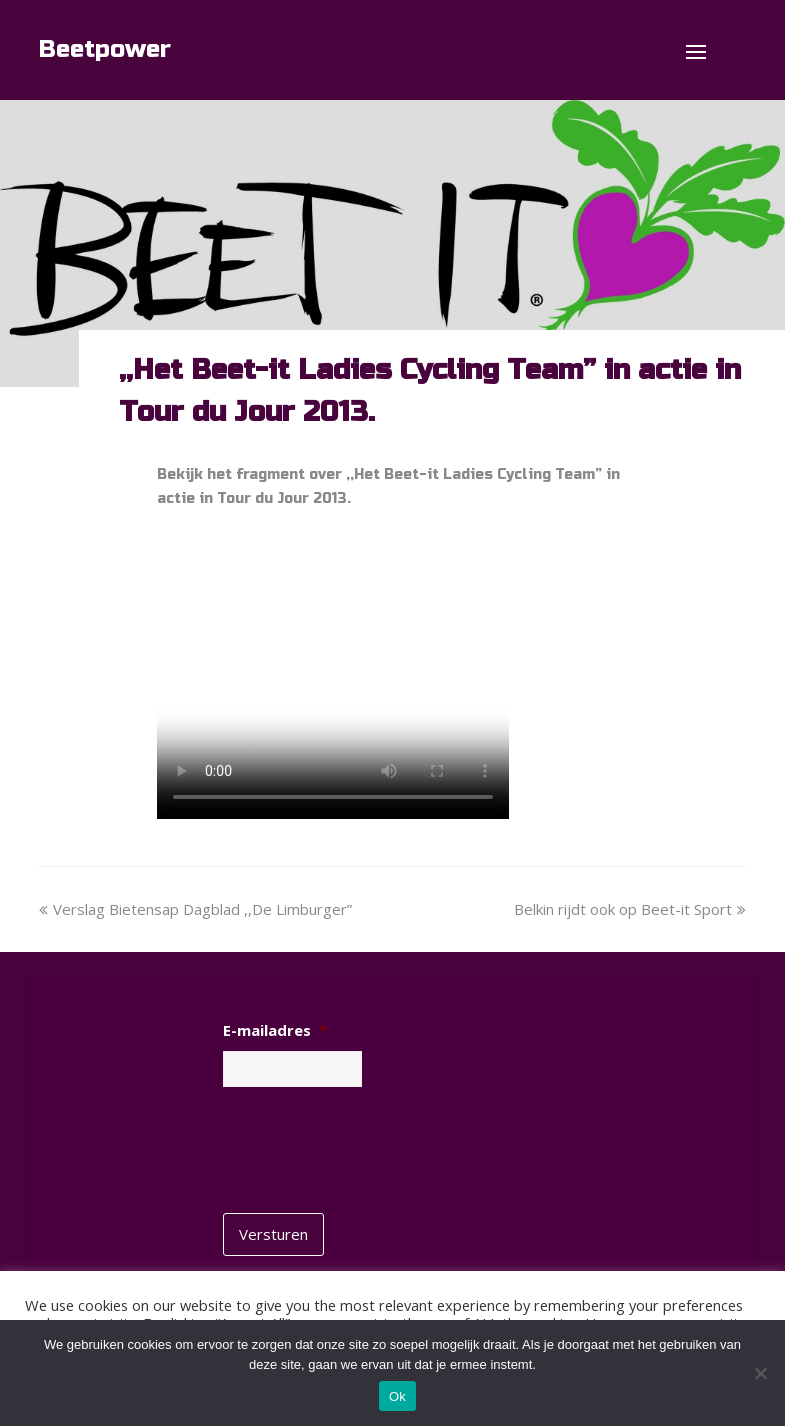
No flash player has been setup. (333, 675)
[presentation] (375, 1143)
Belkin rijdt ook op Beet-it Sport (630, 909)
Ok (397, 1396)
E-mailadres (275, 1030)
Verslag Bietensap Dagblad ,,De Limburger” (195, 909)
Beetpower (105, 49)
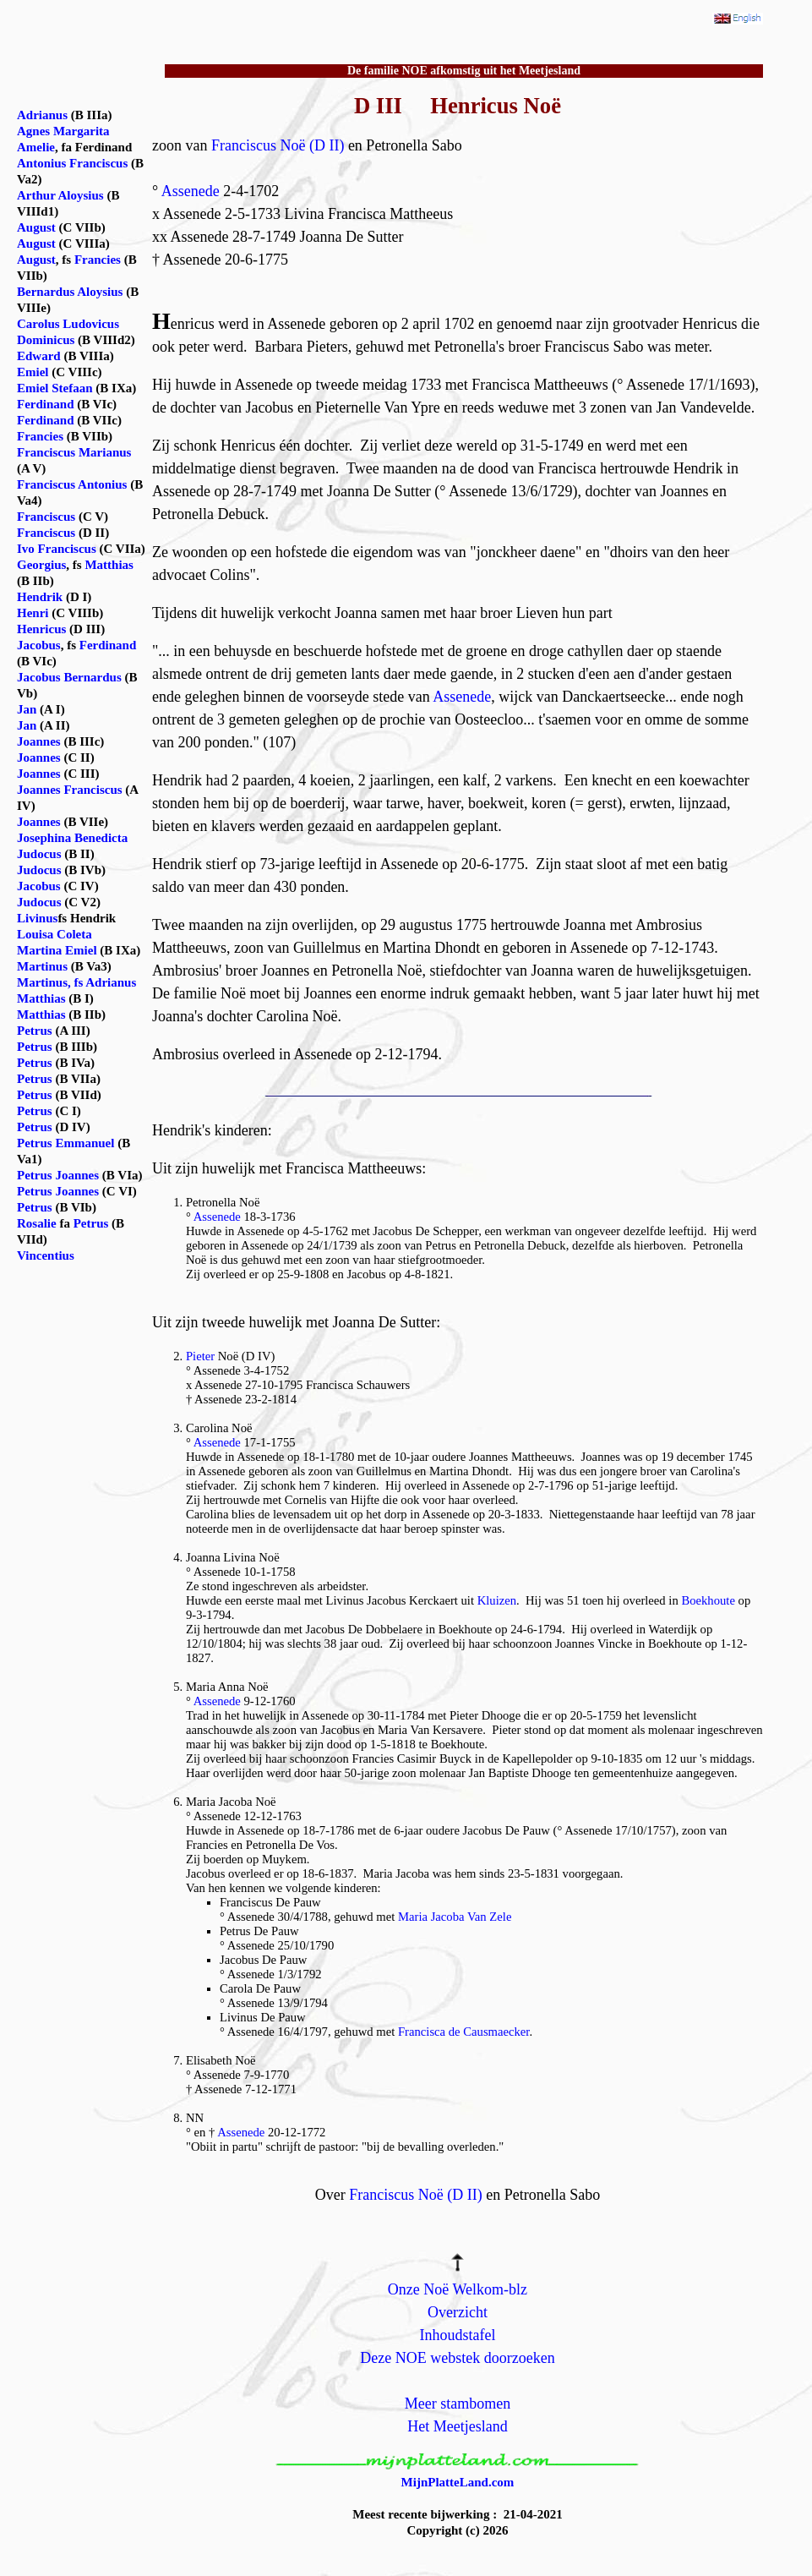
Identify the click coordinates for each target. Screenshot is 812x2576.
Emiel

» ABOUT THIS TASK: Every entry is to be transcribed exactly, but the pictures are to be left out.

» OUTPUT BELOW:
No flash player has been setup. (333, 675)
[presentation] (375, 1143)
Belkin rijdt ook op Beet-it Sport (630, 909)
Ok (397, 1396)
E-mailadres (275, 1030)
Verslag Bietensap Dagblad ,,De Limburger” (195, 909)
Beetpower (105, 49)
Identify the click coordinates for each target. Screenshot is 812x2576.
Emiel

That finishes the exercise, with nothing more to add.